Over the years, you’ve held diverse roles in academia and industry, from serving as a Program Chair at conferences to mentoring early-career researchers. How have these experiences shaped your approach to fostering innovation and collaboration in your field?

– With the advent of data-driven science and related model development, engineering, science, mathematics, and their subfields are increasingly overlapping. Machine learning, for example, requires data generation from the physics of engineering systems, predictive tools and their numerical analysis, reduced models and dynamical systems mathematics, statistical analysis, advanced manifold fitting, and much more. This has brought fields closer together and made them much less siloed than they might have been in the past. Most modern research portfolios are collaborative and multidisciplinary as a result. Serving in various roles in academia and industry has exposed me to the multiple facets of science, mathematics, and engineering, shaping my broad program of research and fostering collaborations with a wide range of expertise.

With a career spanning from Delft University to MIT and now San Diego State University, your work bridges physics, mathematics, and computational engineering.
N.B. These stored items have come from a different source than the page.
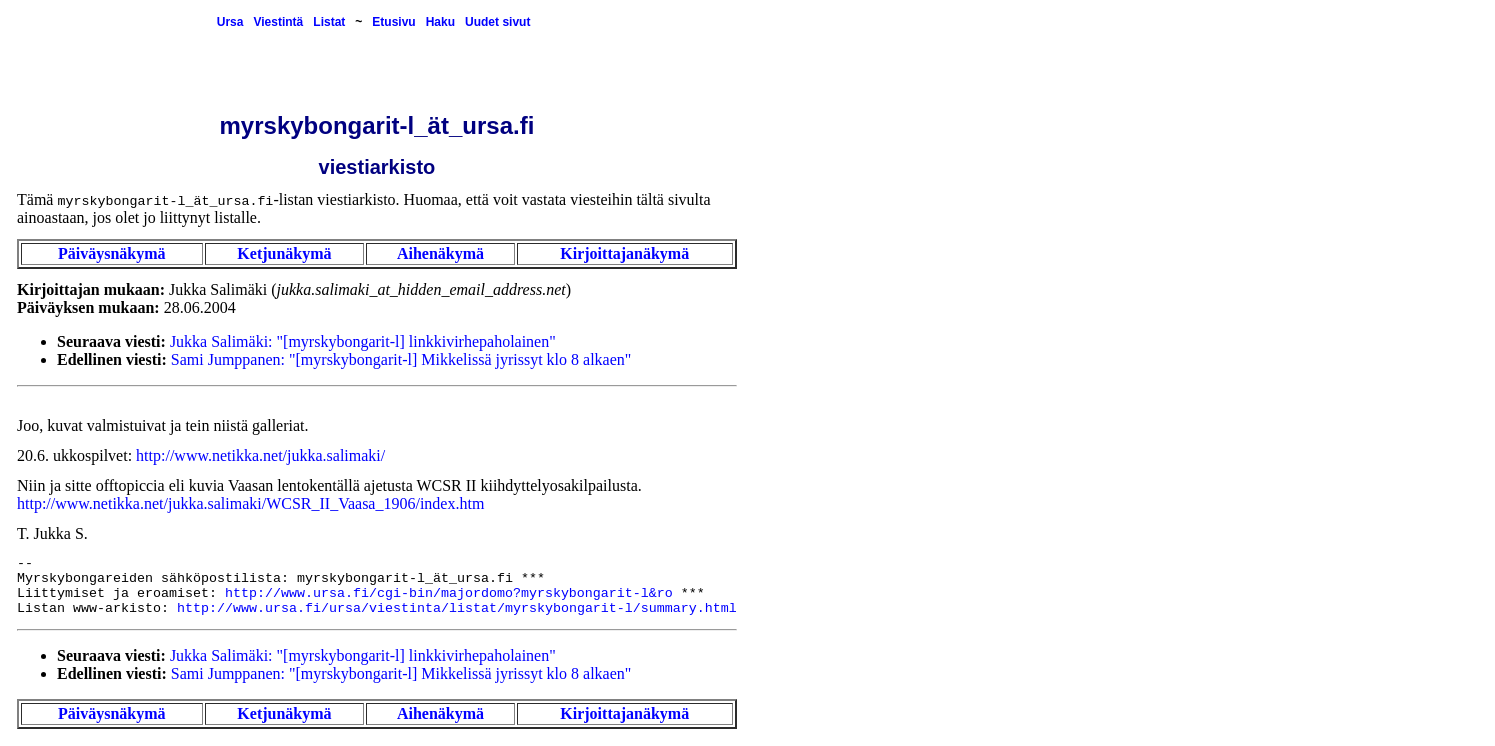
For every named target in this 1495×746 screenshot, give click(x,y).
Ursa (230, 22)
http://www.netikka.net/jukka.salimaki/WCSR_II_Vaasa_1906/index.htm (250, 503)
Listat (329, 22)
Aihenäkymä (440, 253)
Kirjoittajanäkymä (624, 253)
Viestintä (278, 22)
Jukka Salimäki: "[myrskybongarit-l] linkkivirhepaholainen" (363, 341)
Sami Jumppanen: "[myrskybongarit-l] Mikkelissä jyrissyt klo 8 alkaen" (401, 359)
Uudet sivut (497, 22)
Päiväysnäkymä (112, 253)
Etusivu (393, 22)
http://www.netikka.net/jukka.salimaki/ (260, 455)
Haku (440, 22)
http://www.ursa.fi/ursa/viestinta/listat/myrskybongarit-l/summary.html (457, 608)
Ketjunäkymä (284, 253)
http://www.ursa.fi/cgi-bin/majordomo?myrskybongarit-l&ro (449, 593)
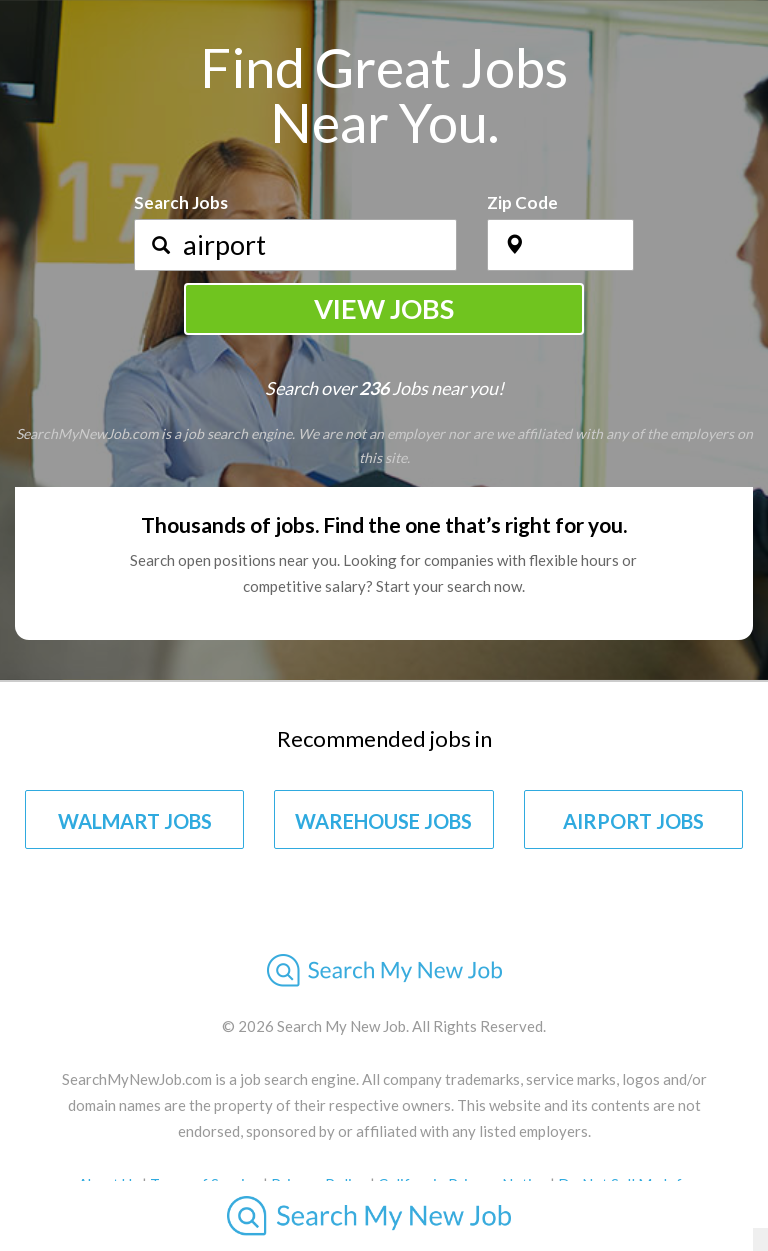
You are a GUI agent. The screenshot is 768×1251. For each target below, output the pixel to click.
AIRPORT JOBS (633, 821)
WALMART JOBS (135, 821)
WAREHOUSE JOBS (383, 821)
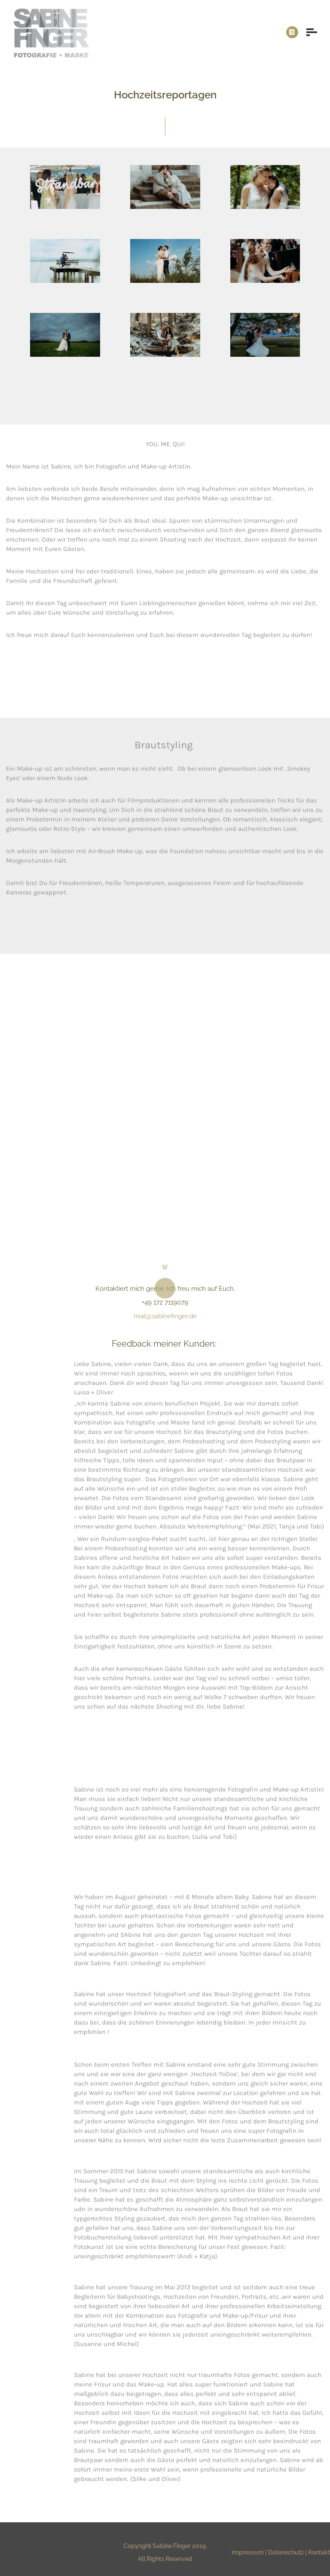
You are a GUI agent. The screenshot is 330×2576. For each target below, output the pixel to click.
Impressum (248, 2552)
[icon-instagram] (292, 32)
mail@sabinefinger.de (165, 1316)
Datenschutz (286, 2552)
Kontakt (319, 2552)
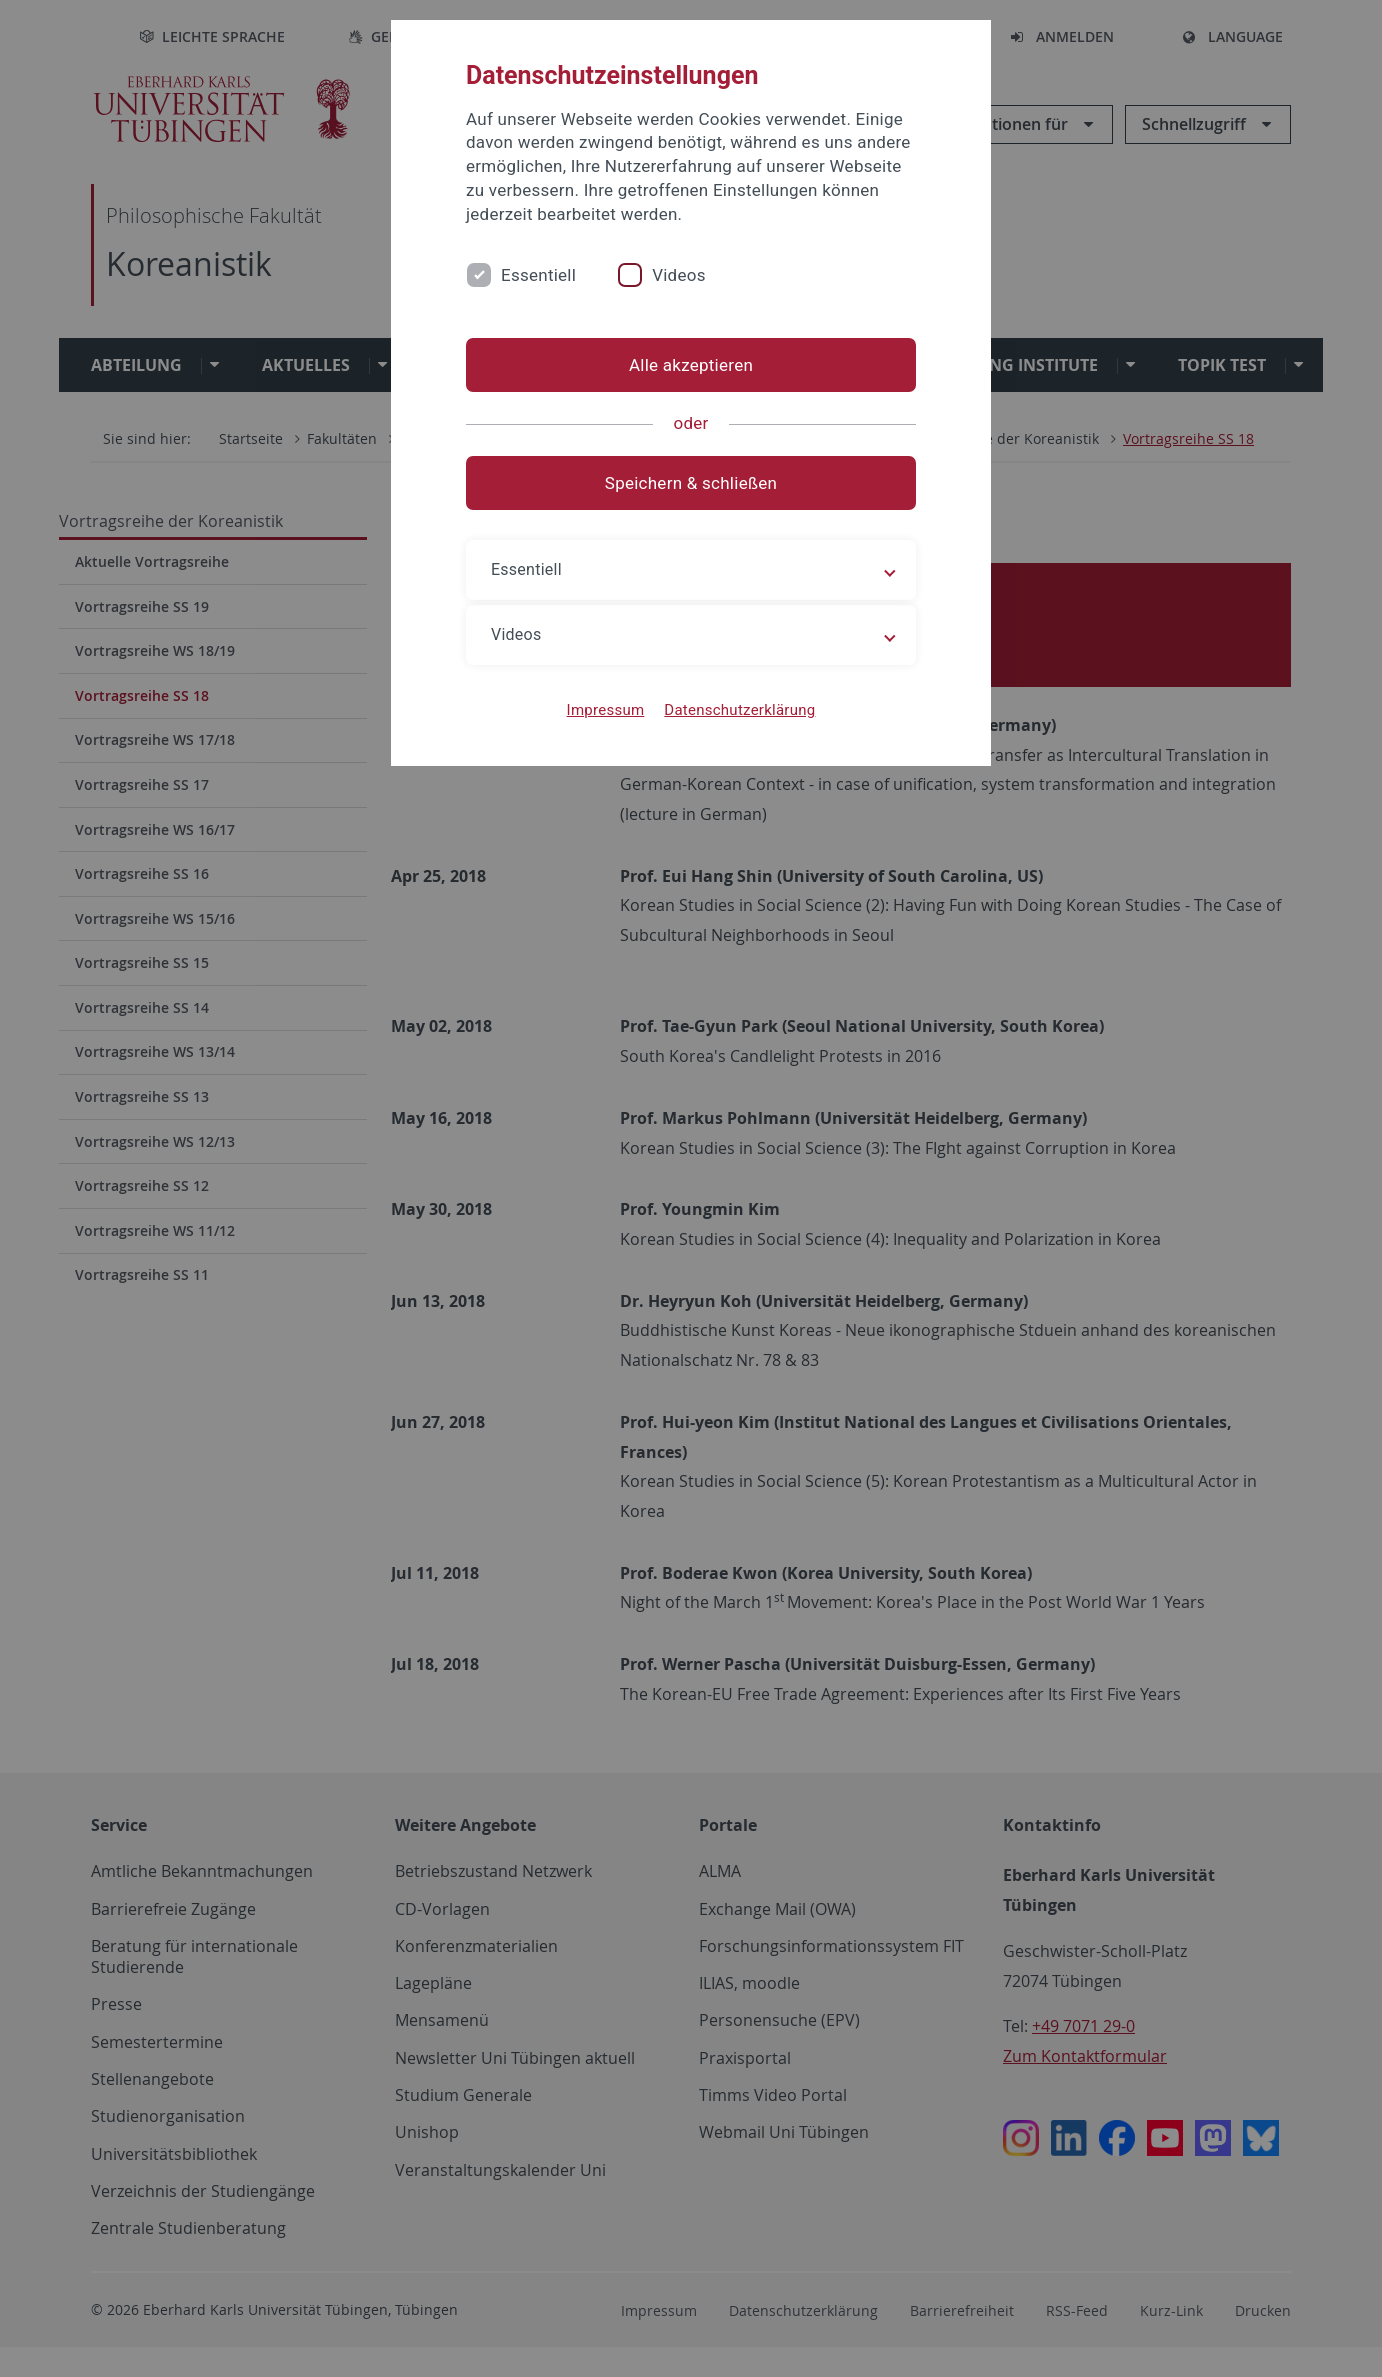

What advice would you give to researchers looking to integrate interdisciplinary approaches into their work, especially in the field of scientific computing?

– This is a great question. A valuable lesson I have learned is that one should be eager to learn, broaden one’s horizons, and most importantly, enjoy the process. For me, the most gratifying aspect of an academic career is understanding a scientific problem from multiple perspectives. Visiting experiences, such as those provided by Digital Futures, are instrumental in enhancing one’s learning experience. Especially in the early stages of a career, if the opportunity exists to explore one’s scientific preferences, I would highly recommend it. Working with several renowned mentors has given me the opportunity to do exactly that and has instilled in me a strong desire for lifelong learning.